I'm not a proponent of prescriptive grammar; I'm also a conflicted person with a remarkable ability for compartmentalization. Thus, I will start off with a very slight correction. One does hear much about pottery 'shards,' but they don't exist. Surprise! Archaeologists do often study pottery sherds, however, as well as glass shards, if the time period is correct. This is super confusing and not especially helpful, I know, but I couldn't help myself; apologies.
Now, to try to answer your first question, How cheap or expensive was common pottery historically?
To paint with a very broad stroke, common pottery has been relatively inexpensive for the majority of its existence in human history, often made locally, even in the domestic space. For nearly that same amount of time, however, there has been uncommon pottery that would have been relatively quite expensive; pottery (or ceramics as the fancy-folk academics like to call it) has had and continues to have a wide variety of uses and disuses.
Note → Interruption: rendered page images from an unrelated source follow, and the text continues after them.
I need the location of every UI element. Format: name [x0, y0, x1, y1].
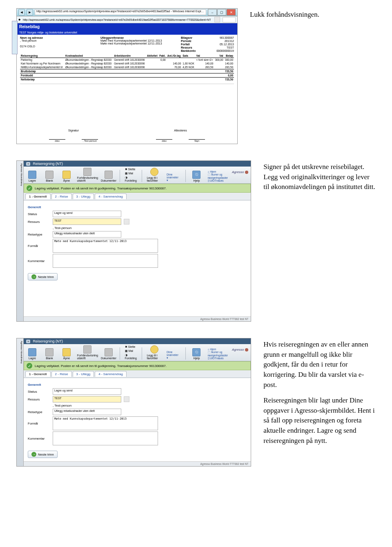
ikoner-link[interactable]: ⬚ Ikoner og navigeringstaster [208, 351, 228, 357]
check-icon: ✓ [27, 185, 32, 191]
blank-button[interactable]: Blank [43, 348, 56, 360]
blank-button[interactable]: Blank [43, 171, 56, 182]
lookup-icon[interactable] [124, 219, 129, 225]
maximize-icon[interactable]: ▢ [217, 9, 226, 16]
kommentar-field[interactable] [53, 254, 158, 268]
apne-button[interactable]: Åpne [60, 348, 73, 360]
lagre-button[interactable]: Lagre [26, 171, 38, 182]
info-icon: ⓘ [192, 348, 200, 356]
hjelp-button[interactable]: ⓘHjelp [190, 171, 203, 182]
status-field[interactable]: Lagre og send [53, 211, 121, 217]
attest-block: Attesteres datoSign [156, 129, 205, 142]
col-ant: Ant./Gr.lag [167, 54, 182, 58]
col-val2: Val [214, 54, 224, 58]
caption-1: Lukk forhåndsvisningen. [250, 10, 376, 20]
forhandsvisning-button[interactable]: Forhåndsvisning utskrift [78, 345, 98, 360]
tab-sammendrag[interactable]: 4 - Sammendrag [95, 371, 127, 377]
apne-button[interactable]: Åpne [60, 171, 73, 182]
tab-sammendrag[interactable]: 4 - Sammendrag [95, 193, 127, 199]
col-sats: Sats [182, 54, 195, 58]
sum-netto: Nettobeløp723,50 [20, 78, 234, 82]
back-icon[interactable]: ◄ [18, 9, 25, 16]
fordeling-button[interactable]: ◑ Fordeling [125, 354, 137, 360]
bilagsnr-label: Bilagsnr [181, 36, 205, 39]
lookup-icon[interactable] [124, 396, 129, 402]
formal-field[interactable] [53, 239, 158, 253]
utotnaues-link[interactable]: ⍰ UtOTnaues [208, 179, 228, 182]
reisetype-field[interactable]: Utlegg reisekostnader uten diett [53, 409, 121, 415]
ressurs-field[interactable]: TEST [53, 218, 121, 225]
col-reiseregning: Reiseregning [20, 54, 65, 58]
hovedmeny-tab[interactable]: Agresso Hovedmeny [17, 161, 24, 321]
bankkonto-label: Bankkonto [181, 49, 205, 52]
dine-snarveier-link[interactable]: Dine snarveier ▾ [167, 173, 180, 182]
kommentar-field[interactable] [53, 431, 158, 445]
neste-button[interactable]: →Neste trinn [28, 273, 58, 280]
name-value: , Test-person [20, 39, 36, 42]
caption-2: Signer på det utskrevne reisebilaget. Le… [263, 162, 376, 192]
address-bar[interactable]: http://agressoweb02.umb.no/agresso/Syste… [35, 9, 206, 15]
form-tabs: 1 - Generell 2 - Reise 3 - Utlegg 4 - Sa… [24, 370, 251, 378]
hjem-link[interactable]: ⌂ Hjem [208, 348, 228, 351]
close-icon[interactable]: ✕ [227, 9, 236, 16]
lagre-button[interactable]: Lagre [26, 348, 38, 360]
formal-field[interactable] [53, 416, 158, 430]
hjelp-button[interactable]: ⓘHjelp [190, 348, 203, 360]
favicon-icon: ◆ [18, 18, 20, 21]
reisetype-field[interactable]: Utlegg reisekostnader uten diett [53, 231, 121, 238]
open-icon [62, 348, 71, 356]
arrow-right-icon: → [31, 274, 36, 279]
hjem-link[interactable]: ⌂ Hjem [208, 170, 228, 173]
forward-icon[interactable]: ► [27, 9, 33, 16]
reisetype-label: Reisetype [28, 233, 50, 236]
ressurs-sub: , Test-person [53, 226, 71, 230]
blank-icon [45, 348, 53, 356]
print-preview-icon [83, 168, 91, 176]
forhandsvisning-button[interactable]: Forhåndsvisning utskrift [78, 168, 98, 182]
bilagsnr-value: 901300087 [205, 36, 234, 39]
expand-icon[interactable]: » [26, 162, 30, 166]
check-icon: ✓ [27, 363, 32, 369]
caption-3a: Hvis reiseregningen av en eller annen gr… [263, 340, 376, 390]
expand-icon[interactable]: » [26, 340, 30, 343]
tab-utlegg[interactable]: 3 - Utlegg [73, 371, 94, 377]
tab-generell[interactable]: 1 - Generell [25, 371, 51, 377]
slette-button[interactable]: ✖ Slette [125, 168, 137, 171]
side-favorites-tab[interactable] [12, 21, 18, 54]
slette-button[interactable]: ✖ Slette [125, 345, 137, 349]
forfall-label: Forfall [181, 43, 205, 46]
ikoner-link[interactable]: ⬚ Ikoner og navigeringstaster [208, 173, 228, 179]
kommentar-label: Kommentar [28, 437, 50, 440]
expense-table: Reiseregning Kostnadssted Arbeidsordre A… [20, 54, 234, 81]
ressurs-field[interactable]: TEST [53, 396, 121, 402]
utotnaues-link[interactable]: ⍰ UtOTnaues [208, 357, 228, 360]
table-row: NMBU-Kunnskapsdepartementet t/rØkonomiav… [20, 65, 234, 69]
dokumenter-button[interactable]: Dokumenter [102, 171, 115, 182]
col-aktivitet: Aktivitet [146, 54, 158, 58]
fordeling-button[interactable]: ◑ Fordeling [125, 176, 137, 182]
dokumenter-button[interactable]: Dokumenter [102, 348, 115, 360]
dine-snarveier-link[interactable]: Dine snarveier ▾ [167, 351, 180, 360]
success-message: ✓ Lagring vellykket. Posten er nå sendt … [24, 361, 251, 370]
hovedmeny-tab[interactable]: Agresso Hovedmeny [17, 338, 24, 466]
leggtil-button[interactable]: Legg til i favoritter [147, 345, 162, 360]
col-val: Val [195, 54, 214, 58]
minimize-icon[interactable]: – [208, 9, 217, 16]
neste-button[interactable]: →Neste trinn [28, 451, 58, 458]
kommentar-label: Kommentar [28, 259, 50, 263]
mal-button[interactable]: ▦ Mal [125, 349, 137, 353]
mal-button[interactable]: ▦ Mal [125, 172, 137, 175]
formal-label: Formål [28, 244, 50, 248]
tab-utlegg[interactable]: 3 - Utlegg [73, 193, 94, 199]
leggtil-button[interactable]: Legg til i favoritter [147, 168, 162, 182]
status-field[interactable]: Lagre og send [53, 388, 121, 395]
agresso-logo: Agresso [232, 348, 248, 351]
window-title-bar: » Reiseregning (NT) [24, 161, 251, 167]
home-icon[interactable] [214, 17, 220, 22]
status-label: Status [28, 390, 50, 394]
tab-reise[interactable]: 2 - Reise [51, 371, 72, 377]
tab-reise[interactable]: 2 - Reise [51, 193, 72, 199]
status-label: Status [28, 212, 50, 216]
search-box[interactable] [223, 17, 236, 22]
tab-generell[interactable]: 1 - Generell [25, 193, 51, 199]
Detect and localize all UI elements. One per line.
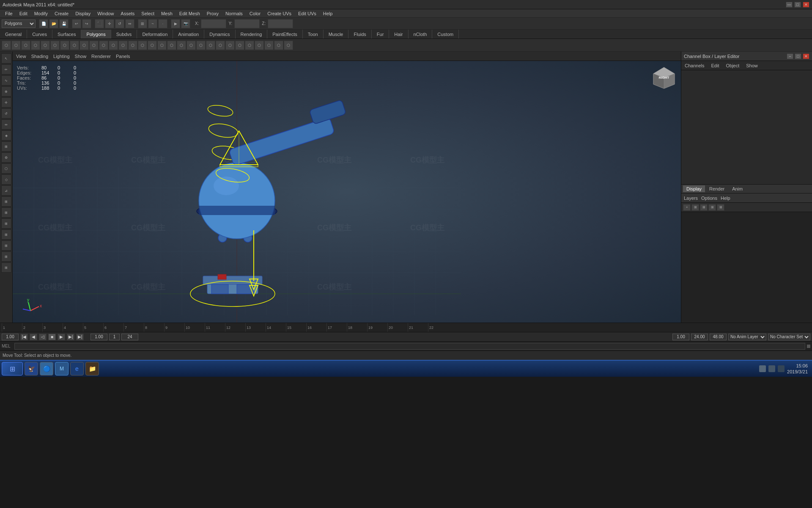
shelf-icon-15[interactable]: ⬡ <box>138 41 147 50</box>
menu-normals[interactable]: Normals <box>222 10 246 17</box>
shelf-icon-16[interactable]: ⬡ <box>148 41 157 50</box>
shelf-icon-5[interactable]: ⬡ <box>41 41 50 50</box>
viewport-menu-shading[interactable]: Shading <box>31 54 48 59</box>
tl-22[interactable]: 22 <box>428 323 448 332</box>
lo-layers[interactable]: Layers <box>684 196 698 201</box>
panel-collapse-btn[interactable]: − <box>787 53 793 59</box>
tool14[interactable]: ⊞ <box>1 229 11 240</box>
tl-11[interactable]: 11 <box>205 323 225 332</box>
menu-modify[interactable]: Modify <box>31 10 51 17</box>
tl-16[interactable]: 16 <box>306 323 326 332</box>
start-button[interactable]: ⊞ <box>2 362 23 375</box>
menu-file[interactable]: File <box>2 10 16 17</box>
menu-display[interactable]: Display <box>72 10 94 17</box>
render-btn[interactable]: ▶ <box>171 19 180 28</box>
tool6[interactable]: ⊞ <box>1 141 11 152</box>
close-button[interactable]: ✕ <box>803 2 809 8</box>
cmdline-input[interactable] <box>14 343 805 350</box>
end-frame-field[interactable] <box>121 334 138 340</box>
tab-deformation[interactable]: Deformation <box>137 30 173 39</box>
frame-back-btn[interactable]: |◀ <box>20 334 28 340</box>
x-field[interactable] <box>201 19 226 28</box>
new-scene-btn[interactable]: 📄 <box>39 19 48 28</box>
tl-17[interactable]: 17 <box>326 323 347 332</box>
shelf-icon-22[interactable]: ⬡ <box>206 41 215 50</box>
layer-icon-2[interactable]: ⊞ <box>700 204 708 211</box>
play-fwd-btn[interactable]: ▶ <box>58 334 65 340</box>
select-btn[interactable]: ↖ <box>1 53 11 64</box>
tl-15[interactable]: 15 <box>286 323 306 332</box>
panel-close-btn[interactable]: ✕ <box>803 53 809 59</box>
tab-subdvs[interactable]: Subdvs <box>111 30 137 39</box>
tool9[interactable]: ◇ <box>1 174 11 185</box>
rp-tab-object[interactable]: Object <box>724 62 741 69</box>
shelf-icon-12[interactable]: ⬡ <box>109 41 118 50</box>
ipr-btn[interactable]: 📷 <box>181 19 190 28</box>
select-tool[interactable]: ⬛ <box>95 19 104 28</box>
tl-18[interactable]: 18 <box>347 323 367 332</box>
menu-create-uvs[interactable]: Create UVs <box>264 10 295 17</box>
tl-1[interactable]: 1 <box>2 323 22 332</box>
layout-selector[interactable]: Polygons <box>2 19 36 28</box>
tl-5[interactable]: 5 <box>83 323 103 332</box>
layer-icon-1[interactable]: ⊞ <box>691 204 699 211</box>
layer-icon-3[interactable]: ⊞ <box>708 204 716 211</box>
maximize-button[interactable]: □ <box>794 2 801 8</box>
tl-14[interactable]: 14 <box>266 323 286 332</box>
shelf-icon-17[interactable]: ⬡ <box>157 41 167 50</box>
tool15[interactable]: ⊞ <box>1 240 11 251</box>
viewport-menu-view[interactable]: View <box>16 54 26 59</box>
play-back-btn[interactable]: ◁ <box>39 334 47 340</box>
menu-window[interactable]: Window <box>94 10 117 17</box>
range-end-field[interactable] <box>710 334 727 340</box>
shelf-icon-29[interactable]: ⬡ <box>274 41 283 50</box>
shelf-icon-21[interactable]: ⬡ <box>196 41 206 50</box>
lasso-btn[interactable]: ∿ <box>1 75 11 86</box>
tab-surfaces[interactable]: Surfaces <box>52 30 81 39</box>
br-tab-render[interactable]: Render <box>706 185 728 192</box>
tl-8[interactable]: 8 <box>144 323 164 332</box>
current-time-field[interactable] <box>2 334 19 340</box>
tl-12[interactable]: 12 <box>225 323 245 332</box>
shelf-icon-23[interactable]: ⬡ <box>216 41 225 50</box>
tab-muscle[interactable]: Muscle <box>324 30 349 39</box>
tl-7[interactable]: 7 <box>123 323 144 332</box>
shelf-icon-30[interactable]: ⬡ <box>284 41 293 50</box>
tab-polygons[interactable]: Polygons <box>81 30 111 39</box>
tool13[interactable]: ⊞ <box>1 218 11 229</box>
shelf-icon-4[interactable]: ⬡ <box>31 41 40 50</box>
tab-painteffects[interactable]: PaintEffects <box>267 30 303 39</box>
menu-mesh[interactable]: Mesh <box>158 10 176 17</box>
shelf-icon-13[interactable]: ⬡ <box>118 41 128 50</box>
step-back-btn[interactable]: ◀ <box>30 334 37 340</box>
tool12[interactable]: ⊞ <box>1 207 11 218</box>
shelf-icon-7[interactable]: ⬡ <box>60 41 69 50</box>
menu-select[interactable]: Select <box>138 10 158 17</box>
tl-2[interactable]: 2 <box>22 323 42 332</box>
tab-ncloth[interactable]: nCloth <box>409 30 433 39</box>
shelf-icon-3[interactable]: ⬡ <box>21 41 30 50</box>
tool8[interactable]: ⬡ <box>1 163 11 174</box>
tl-3[interactable]: 3 <box>42 323 63 332</box>
viewport-menu-panels[interactable]: Panels <box>116 54 130 59</box>
snap-curve-btn[interactable]: ~ <box>148 19 157 28</box>
menu-help[interactable]: Help <box>320 10 336 17</box>
tool2[interactable]: ✛ <box>1 97 11 108</box>
playback-end-field[interactable] <box>691 334 708 340</box>
z-field[interactable] <box>268 19 293 28</box>
taskbar-maya[interactable]: M <box>55 362 69 375</box>
tool10[interactable]: ⊿ <box>1 185 11 196</box>
tab-rendering[interactable]: Rendering <box>236 30 268 39</box>
tool17[interactable]: ⊞ <box>1 262 11 273</box>
frame-fwd-btn[interactable]: ▶| <box>76 334 84 340</box>
viewport-menu-show[interactable]: Show <box>75 54 87 59</box>
tl-21[interactable]: 21 <box>408 323 428 332</box>
shelf-icon-18[interactable]: ⬡ <box>167 41 176 50</box>
rp-tab-channels[interactable]: Channels <box>683 62 706 69</box>
create-layer-btn[interactable]: + <box>683 204 691 211</box>
minimize-button[interactable]: — <box>786 2 793 8</box>
snap-point-btn[interactable]: · <box>158 19 167 28</box>
redo-btn[interactable]: ↪ <box>82 19 91 28</box>
menu-assets[interactable]: Assets <box>117 10 138 17</box>
tab-hair[interactable]: Hair <box>389 30 408 39</box>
For example, do you use, or even want to use, your grandmother's china set? Not so long ago, that china set might have been today's equivalent of the latest smartphone as a symbol of social status and wealth. Check out Carla Sinopoli's Approaches to Archaeological Ceramics (1991) if you want a general overview on the subject. As a personal aside, I highly respect Dr. Sinopoli as a bad ass who's made a positive mark over the last several decades in an academic environment often toxic and hostile to women such as herself.
To speak with a bit more specificity on a subject with which I am familiar (but does not answer your second question) and illustrate my point, 'high status' ceramics are routinely found within slave quarters on American plantation sites. Differentiation can sometimes even be found within different subjugated groups on the plantation, but regardless, many slaves in the American South ate off of what were once extremely 'nice pots', whether through their own purchase or through wealthier folks' hand-me-downs. For example, see Adams and Boling's now aged paper, "Status and Ceramics for Planters and Slaves on Three Georgia Coastal Plantations" (Historical Archaeology, 23(1):69-96, 1989) or George Miller's even older "Classification and economic scaling of 19th century ceramics" (Historical Archaeology 14: 1-40, 1980) for a more general overview of pottery in the horrific heyday of American plantation life.
Hopefully someone much more knowledgeable in medieval European economic history than myself will come along to answer the second part of your question.
Edited for clarity, rule compliance, and sourcing.